22. Then there survives the subsidiary contention relating to the levy of Central Sales Tax At 1 1/4 % in respect of inter-State sales of paddy and rice. It is pleaded by the learned counsel for the Corporation that the levy at 1 1/4 % is illegal. Greatest support is sought to be granted for this submission from G.O.Ms. No. 1090, Revenue, dated 20-9-1966. G.O.Ms. 1090, Revenue, dated 20-9-1966 reads as follows :
'In exercise of the powers conferred by sub-S. (5) of S. 8 of the Central Sales Tax Act, 1956 (Central Act 74 of 1956), the Governor of Andhra Pradesh hereby directs, in a partial modification of the notification issued in G.O.Ms. No. 411, Revenue dated the 29th March, 1966, and published at page 1 of part I of the Andhra Pradesh Gazette, Extraordinary dated the 1st April, 1966, that the tax payable under sub-S. (1) or clause (b) of sub-S. (2) of S. 8 of the said Act by a dealer having his place of business in the State in respect of sales by him from any such place of business, of paddy or rice in the course of inter-State trade or commerce shall be one per cent.

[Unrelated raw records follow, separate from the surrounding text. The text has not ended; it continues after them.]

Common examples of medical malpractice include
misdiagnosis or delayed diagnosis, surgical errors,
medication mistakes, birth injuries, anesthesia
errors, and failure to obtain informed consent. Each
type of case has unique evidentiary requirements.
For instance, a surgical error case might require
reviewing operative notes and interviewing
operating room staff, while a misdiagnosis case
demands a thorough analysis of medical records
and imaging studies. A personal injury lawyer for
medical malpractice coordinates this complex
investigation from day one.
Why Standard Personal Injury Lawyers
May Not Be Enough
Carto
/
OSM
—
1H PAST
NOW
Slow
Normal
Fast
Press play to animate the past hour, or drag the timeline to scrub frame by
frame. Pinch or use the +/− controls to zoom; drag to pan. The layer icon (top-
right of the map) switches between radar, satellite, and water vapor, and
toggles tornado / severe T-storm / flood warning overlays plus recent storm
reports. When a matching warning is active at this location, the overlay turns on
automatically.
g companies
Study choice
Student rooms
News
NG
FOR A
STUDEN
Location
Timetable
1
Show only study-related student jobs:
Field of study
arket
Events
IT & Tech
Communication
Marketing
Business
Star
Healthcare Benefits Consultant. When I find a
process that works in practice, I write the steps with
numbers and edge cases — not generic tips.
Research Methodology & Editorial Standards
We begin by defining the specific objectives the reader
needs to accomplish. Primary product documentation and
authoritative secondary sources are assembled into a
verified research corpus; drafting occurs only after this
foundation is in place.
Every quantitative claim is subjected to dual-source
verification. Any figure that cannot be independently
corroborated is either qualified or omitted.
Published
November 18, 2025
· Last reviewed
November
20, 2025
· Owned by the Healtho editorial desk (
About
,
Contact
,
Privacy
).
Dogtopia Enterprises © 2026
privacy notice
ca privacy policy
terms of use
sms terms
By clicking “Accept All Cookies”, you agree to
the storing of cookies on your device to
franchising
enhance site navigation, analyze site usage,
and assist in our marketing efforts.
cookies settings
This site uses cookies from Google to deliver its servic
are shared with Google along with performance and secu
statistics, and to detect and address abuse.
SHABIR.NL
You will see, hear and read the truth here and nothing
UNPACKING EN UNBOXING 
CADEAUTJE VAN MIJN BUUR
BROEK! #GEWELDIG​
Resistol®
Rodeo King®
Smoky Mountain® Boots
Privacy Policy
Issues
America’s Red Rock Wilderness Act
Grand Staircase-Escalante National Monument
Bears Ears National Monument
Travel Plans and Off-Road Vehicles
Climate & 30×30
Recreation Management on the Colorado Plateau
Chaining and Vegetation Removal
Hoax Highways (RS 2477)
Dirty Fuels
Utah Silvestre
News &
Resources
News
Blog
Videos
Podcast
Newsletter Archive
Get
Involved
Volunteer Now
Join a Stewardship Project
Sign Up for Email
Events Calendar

Provided that it is proved by such dealer to the satisfaction of the assessing authority that in the case of paddy, such paddy or in the case of rice such rice (or the paddy which was converted into such rice) was taxed at the rate of five paise per rupee in the case of paddy and six paise in the rupee in the case of rice under the Andhra Pradesh General Sales Tax Act, 1957 (Andhra Pradesh Act VI of 1957).'
23. It is true that this notification provides for the levy of Central Sales Tax on paddy or rice in the course of inter-State trade or commerce at one per cent. But in view of the provisions of sub-S. 2-A of S. 8 and in view of non-obstante clause, 'notwithstanding anything contained in sub-S. (1A)of S. 8', this contention cannot be upheld. Sub-s. 2(a) of S. 8 reads :
'Notwithstanding anything contained in sub-S. (1A) of S. 6 or sub-S. (1) of sub-S. (2) of this Section the tax payable under this Act by a dealer on his turnover in so far as the turnover or any part thereof relates to the sale of any goods, the sale or, as the case may be, the purchase of which is under the sales tax law of the appropriate State, exempt from tax generally or subject to tax generally at a rate which is lower than three per cent whether called a tax of fee or by any other name shall be nil or as the case may be, shall be calculated at the lower rate.'
24. By virtue of this provision contained in sub-S. (2A) of S. 8, the inter-State sales of rice obtained from paddy that suffered from the State Sales Tax Act are liable to tax at 1 1/4 %, the rate of tax at which such sales of rice are taxable under the State Act. The said rate being less than 3%.
25. In the up shot, the tax revision cases are devoid of any substance and they are accordingly dismissed with costs two sets. Advocates fee Rs. 250/-.